Bo (Exodus 10:1-13:16 )

Eines der markantesten Merkmale der Zehn Plagen war die beharrliche Weigerung des Pharao, seinen Irrtum einzusehen und die Allmacht des Gottes der Juden anzuerkennen. Wunder um Wunder konnten ihn nicht von der Richtigkeit von Moses' Behauptung überzeugen, Gottes Bote und nicht bloß ein erfahrener Zauberer zu sein.

Während der ersten fünf Plagen weigerte er sich, die Juden freizulassen, obwohl er in vollem Umfang über seinen freien Willen verfügte. Bei den zweiten fünf Plagen hätte er die Juden aus Ägypten geführt, wenn Gott sein Herz nicht verhärtet hätte. Der Seforno erklärt jedoch, dass dies nicht bedeutet, dass die Plagen den Pharao dazu brachten, Gottes Größe anzuerkennen und Buße zu tun. Vielmehr wäre seine Unfähigkeit, weitere Plagen zu ertragen, der Grund dafür gewesen, dass er den Juden schließlich erlaubte, Ägypten zu verlassen. Demnach gab ihm Gottes Verhärtung seines Herzens die Kraft, seine natürliche Furcht zu überwinden und eine wohlüberlegte Entscheidung aus freiem Willen zu treffen, Moses' Bitten weiterhin abzulehnen. (1)

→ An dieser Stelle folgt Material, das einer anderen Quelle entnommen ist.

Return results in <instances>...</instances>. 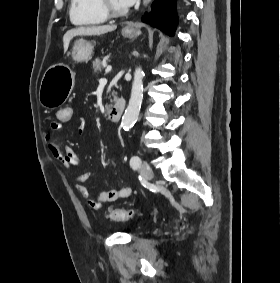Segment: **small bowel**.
I'll return each instance as SVG.
<instances>
[{
	"label": "small bowel",
	"instance_id": "small-bowel-1",
	"mask_svg": "<svg viewBox=\"0 0 280 283\" xmlns=\"http://www.w3.org/2000/svg\"><path fill=\"white\" fill-rule=\"evenodd\" d=\"M73 111V110H72ZM57 117V116H56ZM73 117V116H71ZM61 123L53 121L50 124L51 132L57 133L61 130ZM76 123L79 131H84L87 122L83 116H78L76 118ZM51 134L49 133L48 136ZM48 148L52 156L58 160L65 168H71L77 166L80 163V159L77 153L71 147H61L60 144L56 141H49ZM92 176L91 172L78 174L74 177L73 181L77 188V190L81 193V195L86 200V203L89 208L93 210H100L102 206L106 203H110L116 201L120 198H127L131 195V188L130 187H122L118 189H111L107 191H103L99 194V196L94 199L90 196L88 189L84 186V182L89 180Z\"/></svg>",
	"mask_w": 280,
	"mask_h": 283
}]
</instances>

Die scheinbar übermenschliche Sturheit des Pharaos versetzte Rav Aaron Bakst, den Rosch Jeschiwa von Lomza, in großes Erstaunen. Er pflegte jeden Freitagabend nach dem Essen in seinem Haus zu unterrichten. Eines Tages betraten seine Schüler sein Haus und waren überrascht, ihn in seinem Zimmer auf und ab gehen zu sehen, während er mit sich selbst sprach: “Was dachte der Pharao wohl, als er diese großen Wunder vor seinen eigenen Augen sah?!” Plötzlich blieb er stehen, wandte sich den Schülern zu und erklärte: “Er dachte überhaupt nicht nach! Nur durch fehlendes Nachdenken kann ein Mensch solche großen Wunder ignorieren, ohne sich im Geringsten von ihnen beeinflussen zu lassen!” (2)

Diese Erklärung für das unlogische Verhalten des Pharaos verdeutlicht, warum Menschen sich trotz einschneidender Ereignisse oft nicht ändern. Sie erkennen zwar die Wunder, denken aber nicht über deren Folgen nach.

Ein Beispiel dafür war die Reaktion der Menschen auf die offenkundigen Wunder des Golfkriegs, in dem 39 Scud-Raketen nur einen einzigen Menschen töteten. (3) Viele erkannten, dass die Nation Gottes Wirken deutlich gesehen hatte. Dennoch handelten sie nicht unbedingt entsprechend ihrer neu gewonnenen Erkenntnis der göttlichen Vorsehung. Man mag sich fragen: Was dachten diese Menschen? Sie hatten Gottes Wirken beim Schutz des jüdischen Volkes klar erkannt und dennoch änderten sie nichts. Die Antwort findet sich in Rav Baksts Erklärung: Sie dachten nicht nach. Hätte man die bemerkenswerten Ereignisse aufrichtig reflektiert, hätte man sich sicherlich in irgendeiner Weise verändert.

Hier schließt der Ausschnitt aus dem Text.